Specify "NONE" to have power_profile make no changes. "C3" or at least
"C2" can be useful CX values, in some machines helping with temperature.
powerd will soon override the dev.cpu.0.freq setting anyway, so it's not
a problem - again, watch powerd -v output - and I guess you'll rarely
run on battery (you've got a nice 2-3 hour UPS, though :)
> This machine has never run this hot, prior to running 'powerd'-- or run
> this warm, while idling with 'powerd' in comparison to running under windows
> --not trying to start and OS confilict here, trying to learn, understand
> and control this beast of a machine if possible.
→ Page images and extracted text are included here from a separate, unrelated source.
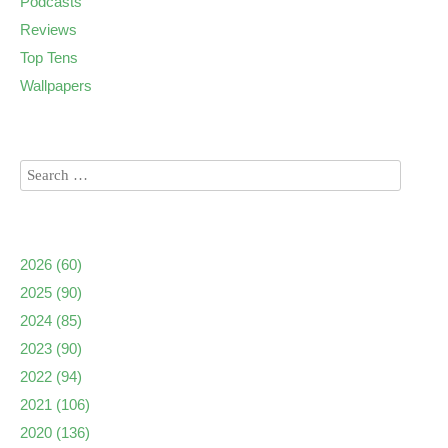
Podcasts
Reviews
Top Tens
Wallpapers
2026
(60)
2025
(90)
2024
(85)
2023
(90)
2022
(94)
2021
(106)
2020
(136)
Of course, and it's likely doable, though you might need to run 7-STABLE
for the latest dual-core ACPI handling. Let's see how we go with some
real information, before suggesting taking this to freebsd-acpi at . I
don't see where you've mentioned what version of FreeBSD it's running?
> FreeBSD is allowing me to handle my data in a more flexable, feature rich,
> secure and Free manner than windows. We would prefer to stay with
> FreeBSD, but not if its going to burn-up our hardware. We had to take our
> previous AMD/smp machine down because we couldn't keep the heat down
> without leaving the case open. We loved that machine but it kept freezing
> due to heat.
> There is another issue whereby 'APM' is enabled in /etc/rc.conf but while
> booting the machine the scrolling text is saying the 'APM' module, or
> something like that will not be loaded because of a missing kernel
> option/device. But the kernel notes say its no longer neccessary to build
> the 'APM' into the kernel. Can someone enlighten me as to what I should
> be doing with regards to bringing this heat down in addition to the 'APM'
> not actually being loaded when its enabled in the kernel.
You really don't want to run APM on modern hardware unless the ACPI on
your machine is really, really broken, not even fixable by recompiling
the AML code. And I'm fairly sure that ACPI is required to run SMP (ie
to use both cores). Make sure that ACPI, not APM, is enabled in BIOS.
Let's start from a dmesg, sysctl hw.acpi and some powerd -v output ?
> Thank you.
> > >My goals are: 1) to control the cpu and associated hardware (heat) 2) get
> > >all the native/installed hardware supported. 3) support for a "sierra
> > >wireless compass 597" <--> usb wireless WAN. Should FreeBSD not support
> > >all of this machines hardware then we need not continue --unless people
> > >are actively working of support/drivers for the above.
> > Judging by the factory specs, you will probably find that 90% of the
> > hardware is supported or has a driver under development. Don't hold your
> > breath for the fingerprint reader, though. The wireless modem is a crap
> > shoot.
> > >I've been trying to work with FreeBSD on this TECRA A9 for the better part
> > >of two weeks and there are too many outstanding issues to continue.